I looked at my watch, “I think I’ll head home. I can gestate on this during the drive, and be ready to talk with you first thing in the morning.”
“Drive carefully. You look bushed, so if you get to noddin’, be smart and take a break, okay?”
“Yes ma’am,” I said meekly.
“I’ll call Sandy and Sara and tell them you’re on your way, and thank them for sharing you today.
I nodded and walked out into a bitter cold wind off Lake Erie. It felt like snow in the air, but it hadn’t started yet. I stopped and looked back at the building. It looked so much more like a bank than a j
ail. That set off a train of thought that followed me all the way home, just how so many things in life don’t look like what they truly are.
63
The drive had been the perfect wind-down for me, and when I parked the car in our garage just before eight, the door to the kitchen opened and Sara came flying down the steps to hug me as I climbed out of the car.
“DAAAADDDDDDY!” She whooped. I met her outstretched arms and swept her up into a hug.
“Did you miss me?”
“We all did. The FBI lady called and talked to Mommy, and she said you’d get here by eight, and so I got to stay up and see you!”
Her enthusiasm for the moment was infectious, and I carried her up the stairs and into the kitchen with a huge smile on my face.
Sandy was taking something hot out of the oven and looked up with a smile of her own as she put it on the counter. “Home the conquering hero,” she said quietly. “I hear you were a star today.”
“Really?” I answered. “I don’t know if that’s accurate, but my day was certainly interesting. I’m really glad to be home now.”
I put down my bag and carried Sara over to the counter to sniff at the dish set there to cool. “What’s this?”
“Is your nose broken?” Sandy rejoined from the cupboard where she was getting ready to set the table.
“Smells something like lasagna...”
“Smells like pisghetti,” Sara said with awe, “but it’s different.”
Sandy came over to relieve me of my little girl. “It’s like adult spaghetti; it’s called lasagna. You had your dinner; now Daddy and I are going to have ours while you sleep.”
“Oh, noooo,” she started to wail. “Now Daddy’s home and I have to go to bed! I want to stay up!”

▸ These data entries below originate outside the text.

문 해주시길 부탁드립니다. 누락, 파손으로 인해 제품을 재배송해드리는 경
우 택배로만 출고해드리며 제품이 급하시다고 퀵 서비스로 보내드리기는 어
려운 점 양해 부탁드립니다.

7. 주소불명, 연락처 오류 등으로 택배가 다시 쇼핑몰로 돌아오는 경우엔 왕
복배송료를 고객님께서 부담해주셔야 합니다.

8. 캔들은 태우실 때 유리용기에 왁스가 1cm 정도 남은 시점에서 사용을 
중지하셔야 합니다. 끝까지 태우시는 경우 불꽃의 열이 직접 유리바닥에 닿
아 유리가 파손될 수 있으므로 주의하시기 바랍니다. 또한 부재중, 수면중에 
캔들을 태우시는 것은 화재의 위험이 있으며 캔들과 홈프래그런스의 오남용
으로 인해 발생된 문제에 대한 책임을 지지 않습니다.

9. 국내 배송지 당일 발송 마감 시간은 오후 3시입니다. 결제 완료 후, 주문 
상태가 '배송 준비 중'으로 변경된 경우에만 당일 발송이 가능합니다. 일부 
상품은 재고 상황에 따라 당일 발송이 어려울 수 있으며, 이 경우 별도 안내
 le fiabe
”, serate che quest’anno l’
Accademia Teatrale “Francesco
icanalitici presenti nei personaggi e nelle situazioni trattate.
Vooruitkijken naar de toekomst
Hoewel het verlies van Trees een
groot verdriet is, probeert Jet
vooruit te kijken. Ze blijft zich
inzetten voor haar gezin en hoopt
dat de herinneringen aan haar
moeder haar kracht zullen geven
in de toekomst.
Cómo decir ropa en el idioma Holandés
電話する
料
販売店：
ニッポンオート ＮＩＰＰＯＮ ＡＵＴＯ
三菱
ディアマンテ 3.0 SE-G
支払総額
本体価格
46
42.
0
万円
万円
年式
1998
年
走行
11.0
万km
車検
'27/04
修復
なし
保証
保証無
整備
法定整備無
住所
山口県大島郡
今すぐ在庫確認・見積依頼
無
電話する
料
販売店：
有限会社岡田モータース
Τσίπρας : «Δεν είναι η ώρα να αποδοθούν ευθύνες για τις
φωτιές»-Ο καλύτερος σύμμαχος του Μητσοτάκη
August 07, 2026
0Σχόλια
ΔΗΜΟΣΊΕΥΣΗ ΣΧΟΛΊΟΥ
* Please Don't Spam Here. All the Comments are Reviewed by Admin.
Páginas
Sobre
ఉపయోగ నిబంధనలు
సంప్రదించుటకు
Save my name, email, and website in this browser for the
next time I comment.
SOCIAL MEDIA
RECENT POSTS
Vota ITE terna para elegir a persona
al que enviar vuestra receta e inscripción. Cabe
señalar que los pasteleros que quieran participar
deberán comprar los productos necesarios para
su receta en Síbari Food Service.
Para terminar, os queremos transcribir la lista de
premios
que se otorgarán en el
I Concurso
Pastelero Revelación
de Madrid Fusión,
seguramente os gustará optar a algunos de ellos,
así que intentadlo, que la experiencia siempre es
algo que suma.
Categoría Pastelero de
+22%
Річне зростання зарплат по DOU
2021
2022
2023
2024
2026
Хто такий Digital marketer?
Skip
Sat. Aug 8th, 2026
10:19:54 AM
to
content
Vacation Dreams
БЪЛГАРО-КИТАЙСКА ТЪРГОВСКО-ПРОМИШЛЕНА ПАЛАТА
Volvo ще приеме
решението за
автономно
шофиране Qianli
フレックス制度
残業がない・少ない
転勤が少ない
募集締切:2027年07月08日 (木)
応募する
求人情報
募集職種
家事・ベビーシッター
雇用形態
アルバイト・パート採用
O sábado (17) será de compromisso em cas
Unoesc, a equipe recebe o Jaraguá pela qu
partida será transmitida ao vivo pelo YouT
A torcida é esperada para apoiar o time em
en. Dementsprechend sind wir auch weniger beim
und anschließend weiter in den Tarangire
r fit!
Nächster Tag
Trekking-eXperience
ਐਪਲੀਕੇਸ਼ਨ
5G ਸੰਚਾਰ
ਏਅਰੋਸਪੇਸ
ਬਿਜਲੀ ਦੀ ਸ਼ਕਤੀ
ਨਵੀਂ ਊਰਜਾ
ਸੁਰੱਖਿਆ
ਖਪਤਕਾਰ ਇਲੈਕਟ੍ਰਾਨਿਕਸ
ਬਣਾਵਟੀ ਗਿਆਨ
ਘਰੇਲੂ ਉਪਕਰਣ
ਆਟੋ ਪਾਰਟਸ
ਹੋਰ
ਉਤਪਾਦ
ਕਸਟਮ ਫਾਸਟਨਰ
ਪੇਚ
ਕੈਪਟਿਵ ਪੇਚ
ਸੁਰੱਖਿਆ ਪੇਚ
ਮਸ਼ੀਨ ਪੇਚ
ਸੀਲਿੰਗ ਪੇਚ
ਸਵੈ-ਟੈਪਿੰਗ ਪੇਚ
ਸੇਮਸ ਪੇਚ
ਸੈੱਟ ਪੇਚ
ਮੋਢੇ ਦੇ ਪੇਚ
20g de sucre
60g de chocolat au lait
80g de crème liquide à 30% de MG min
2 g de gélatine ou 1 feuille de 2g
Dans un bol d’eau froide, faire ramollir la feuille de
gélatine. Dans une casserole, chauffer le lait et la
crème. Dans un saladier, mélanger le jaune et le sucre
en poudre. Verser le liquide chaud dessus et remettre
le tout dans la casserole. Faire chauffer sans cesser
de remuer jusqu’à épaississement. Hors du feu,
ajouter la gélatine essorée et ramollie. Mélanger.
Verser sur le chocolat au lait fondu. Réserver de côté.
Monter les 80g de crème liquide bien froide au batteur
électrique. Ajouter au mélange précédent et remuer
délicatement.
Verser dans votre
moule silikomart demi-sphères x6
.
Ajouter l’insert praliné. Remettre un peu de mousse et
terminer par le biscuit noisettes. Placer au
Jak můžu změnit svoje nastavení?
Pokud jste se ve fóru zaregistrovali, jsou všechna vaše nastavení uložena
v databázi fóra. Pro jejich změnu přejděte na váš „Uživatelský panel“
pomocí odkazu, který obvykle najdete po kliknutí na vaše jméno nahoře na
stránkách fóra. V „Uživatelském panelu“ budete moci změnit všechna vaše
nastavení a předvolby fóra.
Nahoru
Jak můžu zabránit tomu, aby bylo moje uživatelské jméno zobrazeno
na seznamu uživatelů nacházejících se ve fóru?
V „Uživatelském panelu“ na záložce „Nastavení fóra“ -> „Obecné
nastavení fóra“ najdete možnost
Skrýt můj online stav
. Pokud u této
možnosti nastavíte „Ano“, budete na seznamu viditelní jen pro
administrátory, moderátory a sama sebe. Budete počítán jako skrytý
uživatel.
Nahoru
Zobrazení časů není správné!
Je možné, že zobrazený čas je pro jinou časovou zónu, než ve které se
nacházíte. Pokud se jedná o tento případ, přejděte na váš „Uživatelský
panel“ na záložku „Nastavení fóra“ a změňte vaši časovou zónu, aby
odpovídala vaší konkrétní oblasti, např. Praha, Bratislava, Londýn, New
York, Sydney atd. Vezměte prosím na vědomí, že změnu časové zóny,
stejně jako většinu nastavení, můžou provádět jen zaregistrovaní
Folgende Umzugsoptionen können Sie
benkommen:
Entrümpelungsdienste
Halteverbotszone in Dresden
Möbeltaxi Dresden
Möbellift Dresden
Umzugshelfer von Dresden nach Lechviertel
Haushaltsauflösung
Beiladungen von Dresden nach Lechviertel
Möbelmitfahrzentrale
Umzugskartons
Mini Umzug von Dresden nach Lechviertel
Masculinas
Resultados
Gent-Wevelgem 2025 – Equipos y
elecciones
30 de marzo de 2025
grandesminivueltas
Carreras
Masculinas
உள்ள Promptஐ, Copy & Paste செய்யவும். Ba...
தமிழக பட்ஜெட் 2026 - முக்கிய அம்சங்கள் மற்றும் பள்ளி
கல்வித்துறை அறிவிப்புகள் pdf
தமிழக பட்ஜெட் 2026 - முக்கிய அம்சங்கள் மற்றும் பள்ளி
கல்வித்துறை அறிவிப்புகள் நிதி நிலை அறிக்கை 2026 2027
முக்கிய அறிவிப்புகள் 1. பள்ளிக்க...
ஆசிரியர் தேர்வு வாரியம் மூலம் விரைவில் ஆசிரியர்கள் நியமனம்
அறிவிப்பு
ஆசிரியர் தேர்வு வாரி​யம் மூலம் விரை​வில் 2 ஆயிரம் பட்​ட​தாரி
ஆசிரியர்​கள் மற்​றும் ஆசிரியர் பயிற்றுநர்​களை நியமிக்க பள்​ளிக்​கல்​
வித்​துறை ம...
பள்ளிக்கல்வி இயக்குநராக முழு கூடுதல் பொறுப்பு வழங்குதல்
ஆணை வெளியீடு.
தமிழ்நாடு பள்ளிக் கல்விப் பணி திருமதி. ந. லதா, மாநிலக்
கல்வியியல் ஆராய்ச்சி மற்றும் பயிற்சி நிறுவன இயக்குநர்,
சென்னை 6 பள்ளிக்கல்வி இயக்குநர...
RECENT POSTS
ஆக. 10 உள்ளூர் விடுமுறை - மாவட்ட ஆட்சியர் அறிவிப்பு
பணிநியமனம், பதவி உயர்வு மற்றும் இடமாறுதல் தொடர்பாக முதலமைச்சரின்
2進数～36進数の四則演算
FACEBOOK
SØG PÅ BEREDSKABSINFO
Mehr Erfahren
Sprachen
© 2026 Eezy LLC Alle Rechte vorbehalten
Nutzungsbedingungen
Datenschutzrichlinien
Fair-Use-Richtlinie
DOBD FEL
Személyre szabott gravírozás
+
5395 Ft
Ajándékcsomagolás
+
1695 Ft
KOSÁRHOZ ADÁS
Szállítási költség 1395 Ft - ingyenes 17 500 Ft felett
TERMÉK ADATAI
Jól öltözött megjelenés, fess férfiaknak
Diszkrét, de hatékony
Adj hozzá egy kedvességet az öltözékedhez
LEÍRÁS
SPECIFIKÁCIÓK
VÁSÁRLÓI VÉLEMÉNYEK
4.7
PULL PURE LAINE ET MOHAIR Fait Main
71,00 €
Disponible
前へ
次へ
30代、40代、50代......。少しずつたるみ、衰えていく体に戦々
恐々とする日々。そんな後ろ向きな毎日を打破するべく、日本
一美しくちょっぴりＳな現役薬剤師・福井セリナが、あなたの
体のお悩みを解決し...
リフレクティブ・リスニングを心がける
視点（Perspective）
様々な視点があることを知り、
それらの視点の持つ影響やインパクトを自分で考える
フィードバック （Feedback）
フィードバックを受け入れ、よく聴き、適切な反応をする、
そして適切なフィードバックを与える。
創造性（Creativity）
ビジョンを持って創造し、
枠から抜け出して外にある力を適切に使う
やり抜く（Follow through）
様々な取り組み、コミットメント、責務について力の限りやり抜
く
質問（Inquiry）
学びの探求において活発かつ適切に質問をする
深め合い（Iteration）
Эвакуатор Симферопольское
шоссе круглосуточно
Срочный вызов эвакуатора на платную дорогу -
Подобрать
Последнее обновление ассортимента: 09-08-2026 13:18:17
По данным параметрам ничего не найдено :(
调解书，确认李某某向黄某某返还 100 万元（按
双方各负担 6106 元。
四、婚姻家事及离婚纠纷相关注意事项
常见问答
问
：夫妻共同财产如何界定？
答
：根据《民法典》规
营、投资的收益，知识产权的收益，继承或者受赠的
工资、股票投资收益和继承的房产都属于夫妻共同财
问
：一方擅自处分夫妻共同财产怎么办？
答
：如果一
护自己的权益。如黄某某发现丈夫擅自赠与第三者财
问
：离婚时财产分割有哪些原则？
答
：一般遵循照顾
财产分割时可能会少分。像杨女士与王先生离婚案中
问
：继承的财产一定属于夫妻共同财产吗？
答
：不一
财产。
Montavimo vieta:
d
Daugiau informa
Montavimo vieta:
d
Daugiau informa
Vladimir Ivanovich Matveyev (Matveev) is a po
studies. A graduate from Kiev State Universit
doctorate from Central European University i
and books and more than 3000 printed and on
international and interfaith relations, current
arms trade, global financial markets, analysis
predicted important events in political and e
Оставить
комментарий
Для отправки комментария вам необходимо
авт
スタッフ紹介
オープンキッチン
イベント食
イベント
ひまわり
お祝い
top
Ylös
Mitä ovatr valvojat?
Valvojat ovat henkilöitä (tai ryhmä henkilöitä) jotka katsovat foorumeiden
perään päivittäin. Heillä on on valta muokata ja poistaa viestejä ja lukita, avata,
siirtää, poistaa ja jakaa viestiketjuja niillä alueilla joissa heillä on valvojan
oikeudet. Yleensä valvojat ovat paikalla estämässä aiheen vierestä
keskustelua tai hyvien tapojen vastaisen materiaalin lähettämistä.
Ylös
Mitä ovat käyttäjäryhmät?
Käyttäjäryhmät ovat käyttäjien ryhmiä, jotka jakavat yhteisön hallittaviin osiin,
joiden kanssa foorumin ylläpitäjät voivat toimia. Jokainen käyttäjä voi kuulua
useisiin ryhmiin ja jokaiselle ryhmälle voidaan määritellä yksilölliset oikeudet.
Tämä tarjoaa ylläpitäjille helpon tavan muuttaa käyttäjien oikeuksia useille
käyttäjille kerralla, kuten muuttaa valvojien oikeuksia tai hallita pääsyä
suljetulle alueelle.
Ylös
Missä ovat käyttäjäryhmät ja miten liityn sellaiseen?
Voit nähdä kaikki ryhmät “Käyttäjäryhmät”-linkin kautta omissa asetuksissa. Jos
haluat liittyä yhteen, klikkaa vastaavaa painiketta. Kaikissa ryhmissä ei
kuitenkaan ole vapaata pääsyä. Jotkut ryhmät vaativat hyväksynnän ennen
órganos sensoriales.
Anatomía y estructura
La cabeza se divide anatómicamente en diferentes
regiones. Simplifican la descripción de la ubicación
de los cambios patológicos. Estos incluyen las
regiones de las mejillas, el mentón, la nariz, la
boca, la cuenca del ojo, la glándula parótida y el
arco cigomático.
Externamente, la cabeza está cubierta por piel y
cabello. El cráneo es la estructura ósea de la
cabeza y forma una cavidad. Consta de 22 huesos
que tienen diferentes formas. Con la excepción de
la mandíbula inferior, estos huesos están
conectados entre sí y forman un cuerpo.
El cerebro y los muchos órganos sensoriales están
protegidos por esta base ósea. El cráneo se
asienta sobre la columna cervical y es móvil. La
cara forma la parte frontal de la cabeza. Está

“We talked about this, remember? We had a deal, and now it’s time for you to get to bed. Tomorrow’s a school day. Kiss your father goodnight.”
Her lip was quivering as I took her in my arms, “Good night, honey. I’ll see you in the morning and tell you all about Buffalo, okay?”
She didn’t answer, just gave my neck a hug and big kiss on my lips before I handed her back to her mother.